8th United States Secretary of Veterans Affairs
- In office July 30, 2014 – January 20, 2017
- President: Barack Obama
- Deputy: Sloan Gibson
- Preceded by: Eric Shinseki
- Succeeded by: David Shulkin

Personal details
- Born: Robert Alan McDonald June 20, 1953 (age 73) Gary, Indiana, U.S.
- Party: Republican
- Spouse: Diane McDonald
- Children: 2
- Education: United States Military Academy (BS) University of Utah (MBA)

Military service
- Branch/service: United States Army
- Years of service: 1975–1980
- Rank: Captain
- Unit: 82nd Airborne Division
- Awards: Meritorious Service Medal

= Bob McDonald (businessman) =

American businessman and politician (born 1953)

Robert Alan McDonald (born June 20, 1953) is an American businessman and former government official who served as the eighth United States secretary of veterans affairs from 2014 until 2017. He was previously chairman, president, and CEO of Procter & Gamble.

==Early life and education==
McDonald was born on June 20, 1953, in Gary, Indiana, and grew up in Chicago.

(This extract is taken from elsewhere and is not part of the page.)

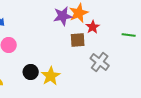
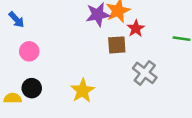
black circle: (31, 72) -> (32, 88), moved

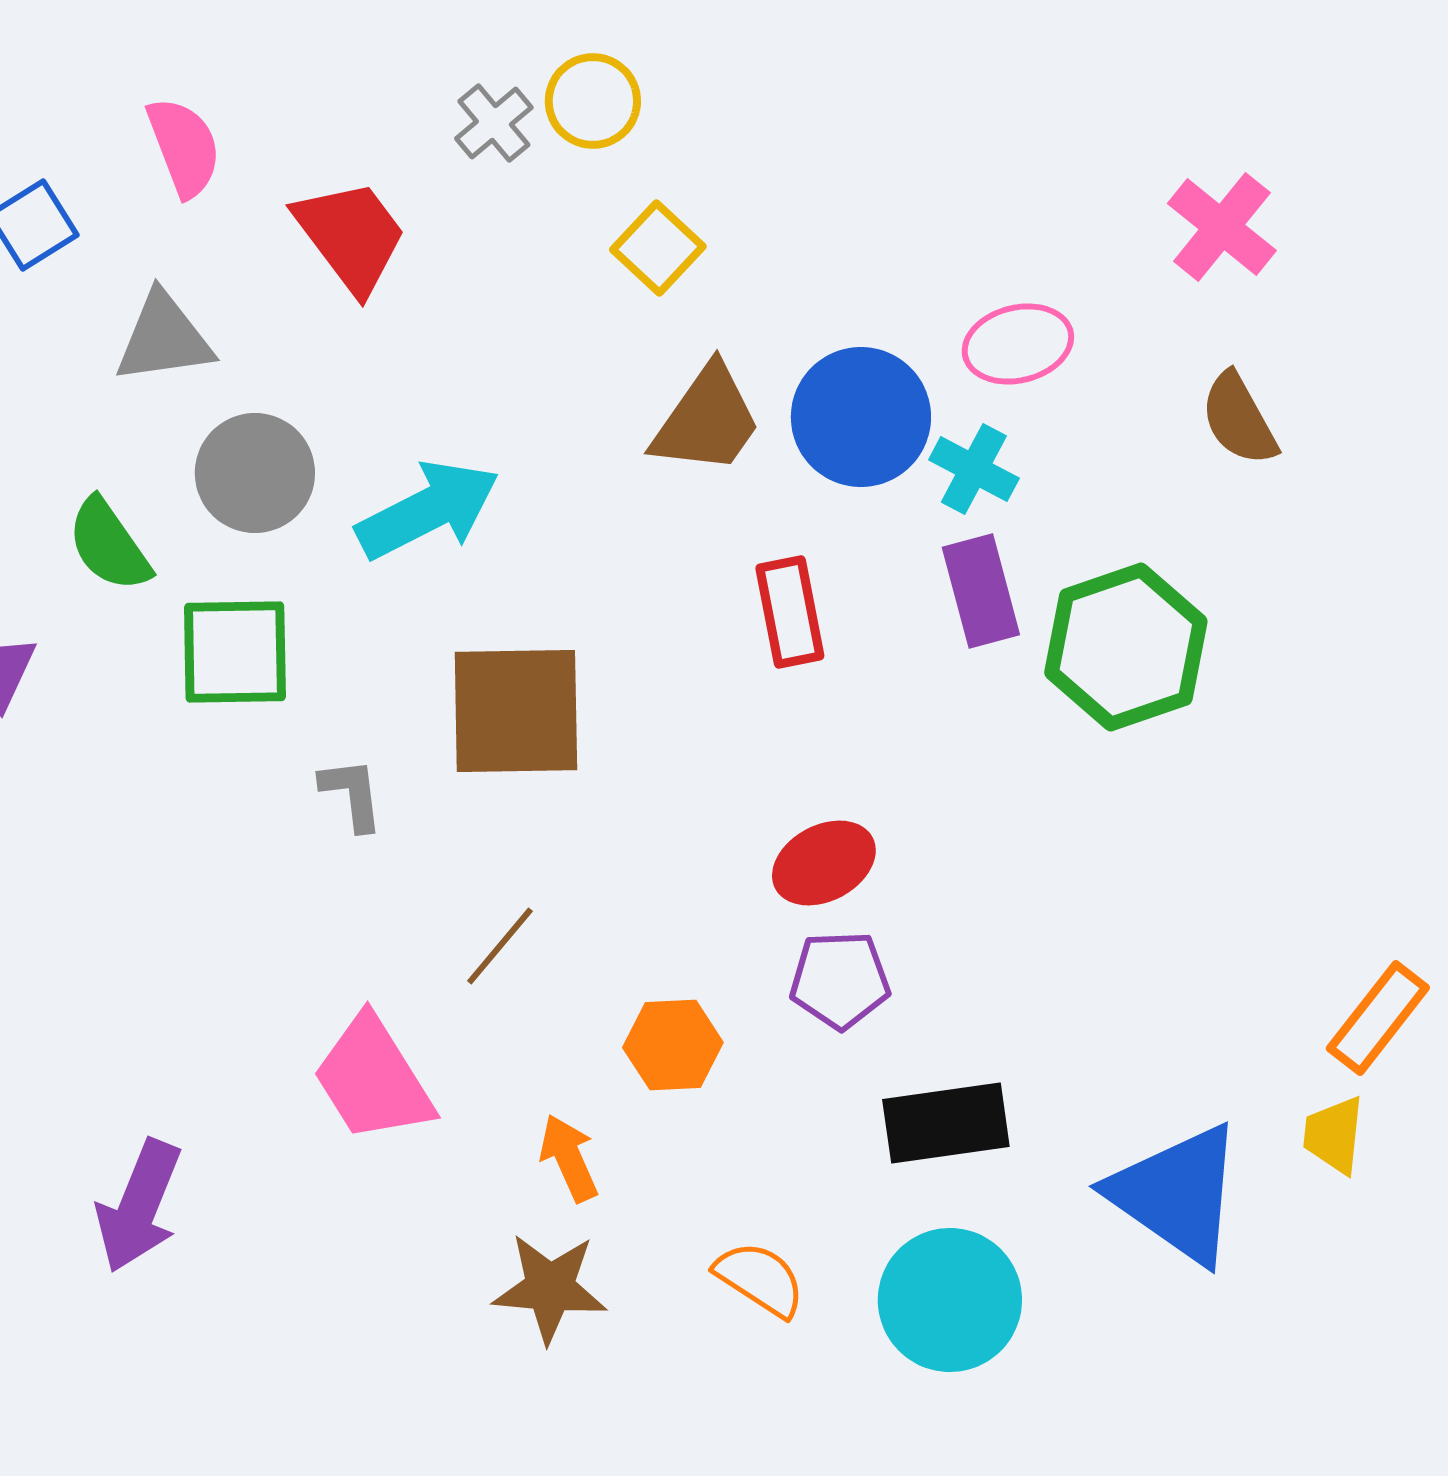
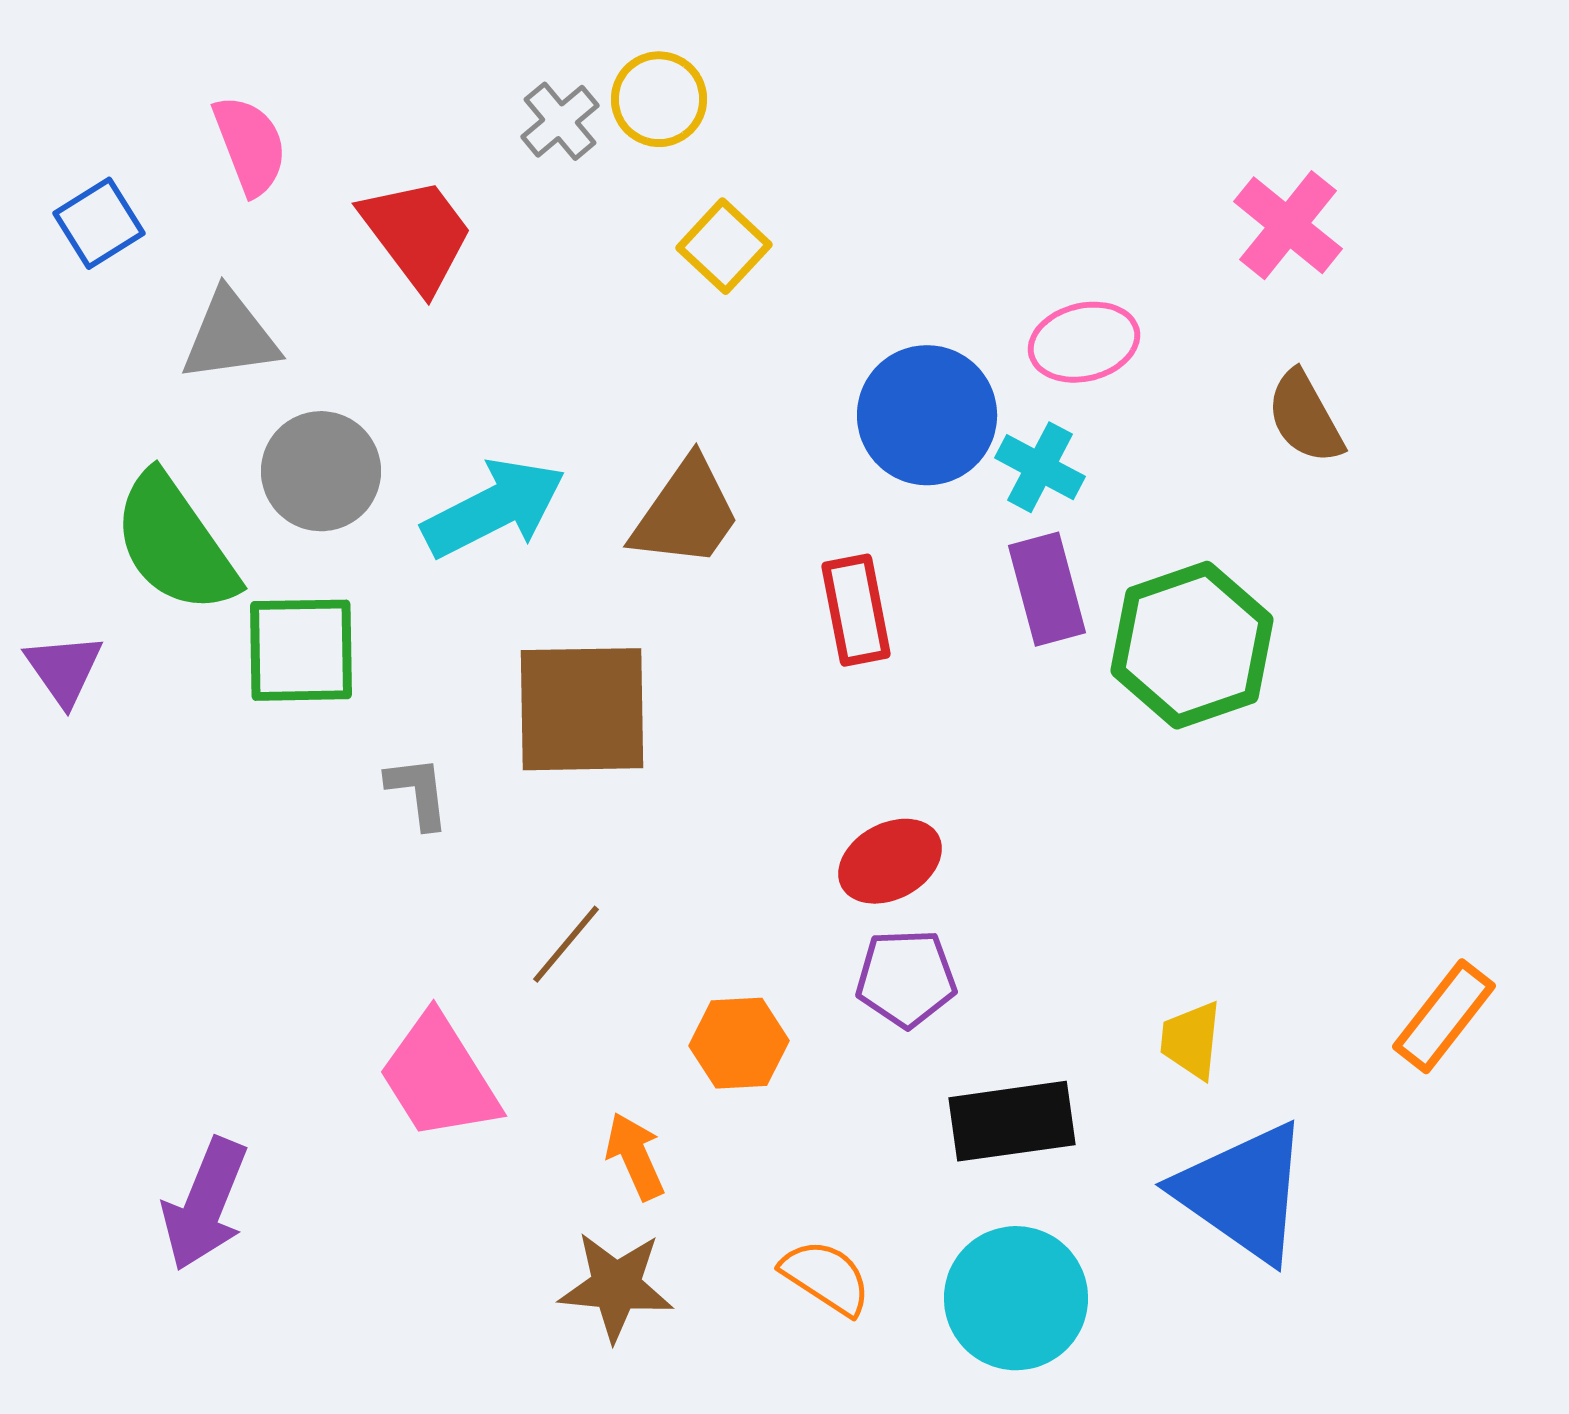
brown trapezoid: (707, 420) -> (686, 513), moved
green semicircle: (109, 545) -> (175, 543), size x1.5
yellow trapezoid: (1334, 1135) -> (1191, 1040), moved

He graduated from the United States Military Academy at West Point in 1975 in the top 2% of his class with a Bachelor of Science degree in Engineering. At West Point he served as the Brigade Adjutant for the Corps of Cadets and was awarded the Silver Medal from the Royal Society for the Encouragement of Arts, Manufacturing and Commerce. After graduation, he served in the U.S. Army for five years, primarily in the 82nd Airborne Division, attaining the rank of captain, He has completed Jungle, Arctic, and Desert Warfare Training, and has also earned the Ranger Tab, Expert Infantryman Badge, and Senior Parachutist Wings. He earned an MBA from the University of Utah in 1978. Upon leaving the military he received the Meritorious Service Medal.

==Career==
===Procter & Gamble===
McDonald joined Procter & Gamble in 1980 and worked in various roles before becoming president and Chief Executive in 2009. He assumed the Chairman of the Board role 2010. As chief executive officer, McDonald oversaw a $10 billion restructuring plan.

Amid the 2008 economic downturn, investors criticized McDonald for being too attached to P&G traditions, too slow to pursue layoffs and other cuts, and unable to produce new product innovations, particularly compared to his predecessor A.G. Lafley. He resigned from P&G in 2013 following pressure from the company board and activist investors such as Bill Ackman; he was replaced by Lafley, who returned from retirement.

In 2014, McDonald led a community-based task force to help the city of Cincinnati renovate its Museum Center, which succeeded when Hamilton County passed a tax levy to fund the initiative.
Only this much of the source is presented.